ACTION ITEM: Return, word for word, only the lines from the one containing "For every named" through the last line of the entries.

☆ ☆ ☆ ☆

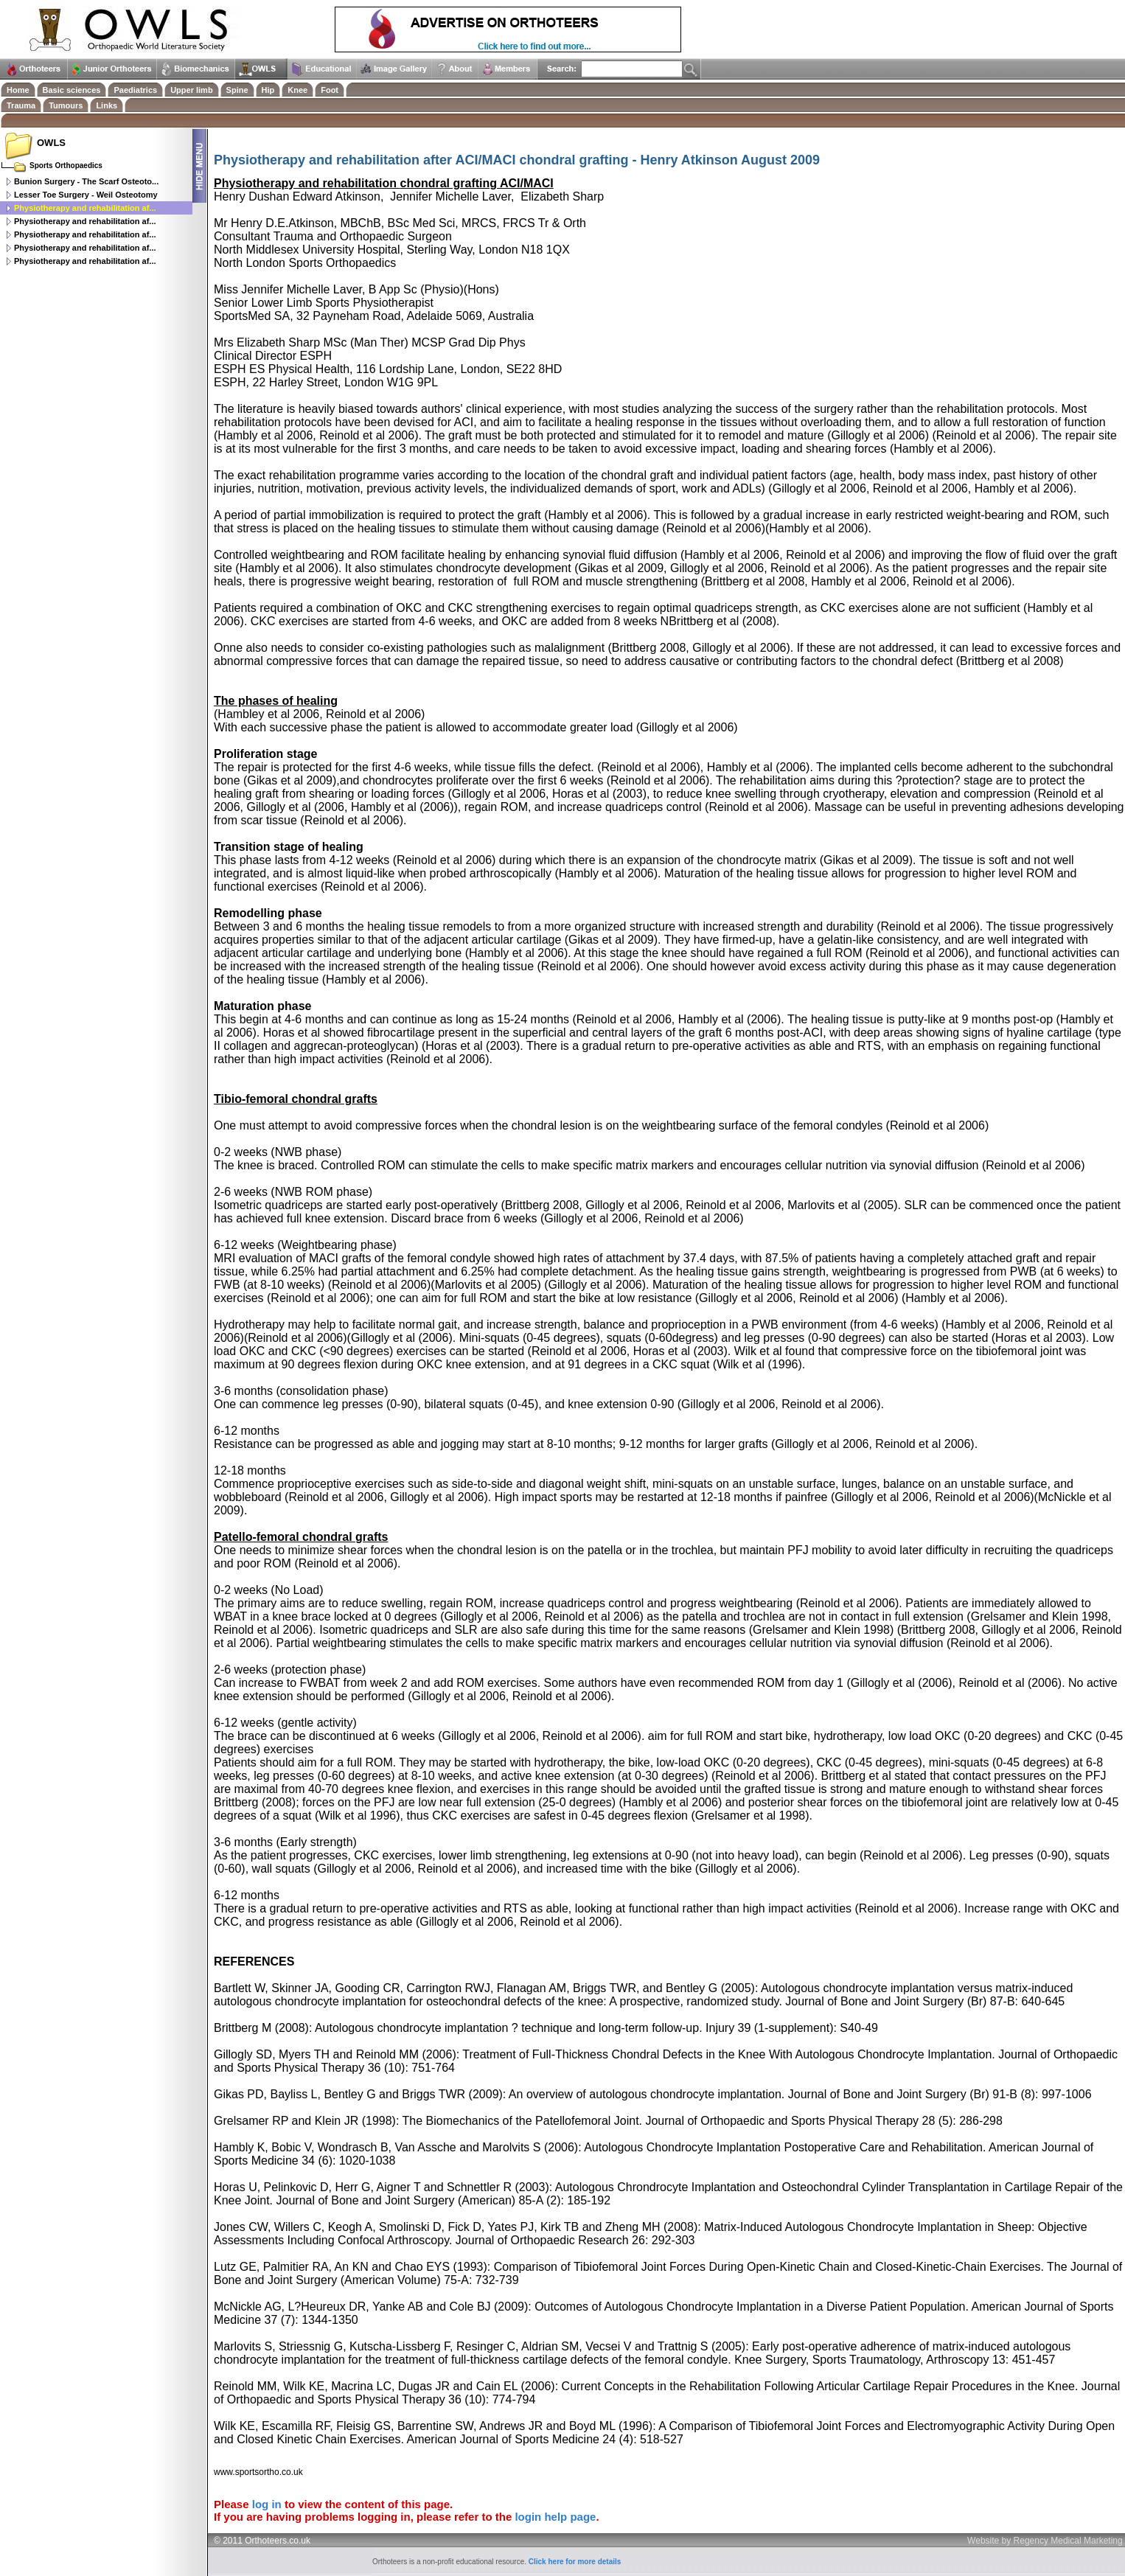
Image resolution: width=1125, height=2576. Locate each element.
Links (106, 105)
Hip (268, 90)
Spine (237, 90)
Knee (297, 90)
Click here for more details (575, 2562)
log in (267, 2504)
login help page (555, 2516)
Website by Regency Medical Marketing (1045, 2540)
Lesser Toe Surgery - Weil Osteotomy (86, 194)
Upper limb (191, 90)
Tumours (66, 105)
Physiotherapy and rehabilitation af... (85, 221)
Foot (329, 90)
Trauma (21, 105)
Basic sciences (72, 90)
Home (18, 90)
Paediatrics (135, 90)
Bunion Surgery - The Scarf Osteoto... (86, 181)
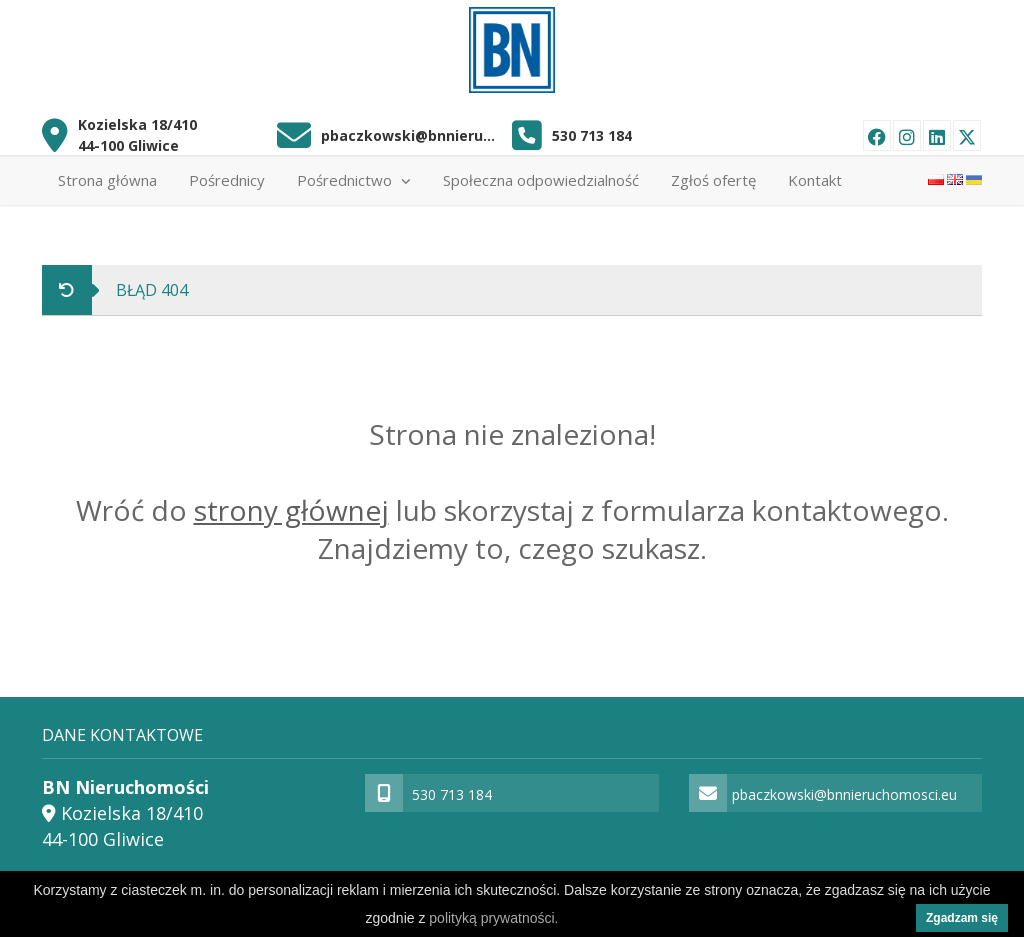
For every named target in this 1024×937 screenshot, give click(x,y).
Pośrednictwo (354, 180)
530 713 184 (592, 135)
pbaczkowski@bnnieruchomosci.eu (409, 135)
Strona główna (107, 180)
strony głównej (291, 510)
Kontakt (815, 180)
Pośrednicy (227, 180)
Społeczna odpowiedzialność (541, 180)
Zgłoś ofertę (713, 180)
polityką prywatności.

☆ ☆ ☆ ☆

EXERCISE OUTPUT:
For every named target in this 1024×937 screenshot, give click(x,y).
Pośrednictwo (354, 180)
530 713 184 (592, 135)
pbaczkowski@bnnieruchomosci.eu (409, 135)
Strona główna (107, 180)
strony głównej (291, 510)
Kontakt (815, 180)
Pośrednicy (227, 180)
Społeczna odpowiedzialność (541, 180)
Zgłoś ofertę (713, 180)
polityką prywatności.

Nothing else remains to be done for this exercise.